For a team hoping to play exclusively on the counter, having two misfiring forwards is never going to be a recipe for success. Quintero has been in a bit of a funk the last few weeks without a goal and wasted his one opportunity with an ill-advised chip that sailed peacefully over the crossbar. Danladi had slightly more success, but struggled to stay on his feet, and when he did, struggled to stay onside. The Loons’ best chance of the match came after both starting forwards were withdrawn and Angelo Rodriguez and Mason Toye were given a run out. A delicious cross in from right wingback Dotson nearly resulted in an own goal and the resulting corner fell to Rodriguez, Boxall, and Kallman in quick succession. The combination of the post and a flailing Brad Guzan kept the Loons from drawing level. Despite the ball hovering in and around the goal line for several seconds, referee Alex Chilowicz declined to check the monitor and since MLS does not employ goal line technology, the initial call stood.
H O W?!— Major League Soccer (@MLS) May 30, 2019
What a save from @bguzan! #ATLvMIN pic.twitter.com/jF3AzfchlR
If one bright spot can be gleaned from this match it is the emergence of Hassani Dotson as a reliable player for the Loons. Despite being asked to play outside of his normal central midfield position for the second match in a row, he acquitted himself well and should be a lock for an extended amount of minutes in the future. He had a few nervy moments when he got squared up against Dion Pereira, but when faced with the other Martinez, Gonzalo, not Josef, Dotson came away with the ball more often than not.

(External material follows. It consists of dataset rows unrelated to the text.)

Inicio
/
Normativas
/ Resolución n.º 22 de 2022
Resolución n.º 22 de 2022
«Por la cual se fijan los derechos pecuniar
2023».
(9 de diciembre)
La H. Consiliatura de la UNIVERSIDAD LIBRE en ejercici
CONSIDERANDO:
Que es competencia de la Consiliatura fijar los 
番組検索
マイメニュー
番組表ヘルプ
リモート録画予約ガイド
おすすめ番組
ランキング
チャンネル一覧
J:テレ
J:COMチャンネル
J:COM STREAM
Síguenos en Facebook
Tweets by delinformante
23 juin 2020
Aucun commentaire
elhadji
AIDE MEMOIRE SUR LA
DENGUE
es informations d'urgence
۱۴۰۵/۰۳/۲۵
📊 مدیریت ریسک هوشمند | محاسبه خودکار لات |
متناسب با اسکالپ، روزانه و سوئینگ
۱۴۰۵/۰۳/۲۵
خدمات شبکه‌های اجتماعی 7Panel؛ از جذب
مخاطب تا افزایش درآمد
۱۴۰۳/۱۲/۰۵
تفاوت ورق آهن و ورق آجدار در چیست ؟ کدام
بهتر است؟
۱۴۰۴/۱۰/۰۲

As the Loons pushed forward to try to get an equalizer(or second equalizer if you use goal line technology), they left themselves open at the back. A sloppy turnover and an unfortunate bounce off an Ozzie Alonso tackle saw the ball break to Josef Martinez to fire past Mannone and he doubled his tally deep into stoppage time to put gloss on what was an unostentatious win for Atlanta, but a listless loss for Minnesota.
The Loons return to the field this Sunday to take on the Philadelphia Union and will welcome back Metanaire to the lineup, and hopefully a little more attacking threat.